- The Washington Times - Tuesday, April 16, 2013

The Neighborhood House Charter School has to bring in counselors for children who will never again see their 8-year-old classmate Martin Richard. The mother of Krystle Campbell, a 29-year-old restaurant manager, said it “doesn’t make any sense” that she is gone. And 27-year-old Jeff Bauman Jr. — the man in a widely distributed photo — had to have both lower limbs removed at Boston Medical Center because of extensive vascular and bone damage.

Personal portraits are emerging of those who were near the finish line at the Boston Marathon, a prized tradition that turned into a gruesome nightmare Monday when two makeshift bombs killed three, injured more than 170 and stunned Americans everywhere.

While officials marveled at the selfless acts of first responders, exhausted runners and Bostonians of all stripes, doctors were tasked with describing gruesome injuries that included broken bones, amputated limbs and head injuries.
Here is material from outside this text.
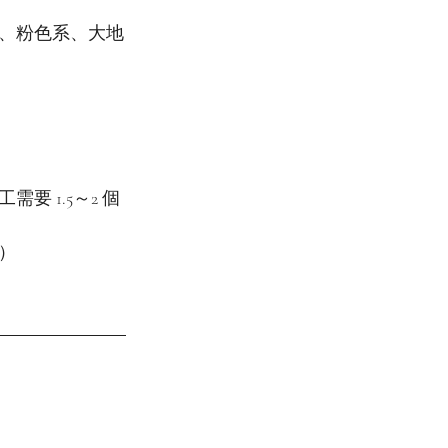
、粉色系、大地
 1.5～2 個
）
“We’ve removed BBs and we’ve removed nails from kids. One of the sickest things for me was just to see nails sticking out of a little girl’s body,” said Dr. David Mooney, director of the trauma center at Boston Children’s Hospital.

Two children remained in critical condition at the hospital Tuesday afternoon with serious leg injuries. Dr. Mooney said that tourniquets applied by emergency responders at the race saved the children’s lives.

George Velmahos, a doctor at Massachusetts General Hospital, said many patients gave thanks that they were alive, even if they awoke to discover they had lost limbs.

“I’ve been really amazed by the resolve of our patients,” he said in a televised briefing. Some patients also suffered ruptured eardrums from the force of the blasts.

Television networks repeatedly showed pictures of smiling 8-year-old Martin Richard, of Dorchester, Mass., the first of three deceased victims to be identified. According to a Richard family spokesman, Martin’s father, Bill, did not run the marathon Monday despite reports that the boy was there to congratulate him. Mr. Richard’s wife and all three of the couple’s children were at the finish line at the time of the explosions. The second son was unharmed, but Martin’s sister and mother sustained serious injuries.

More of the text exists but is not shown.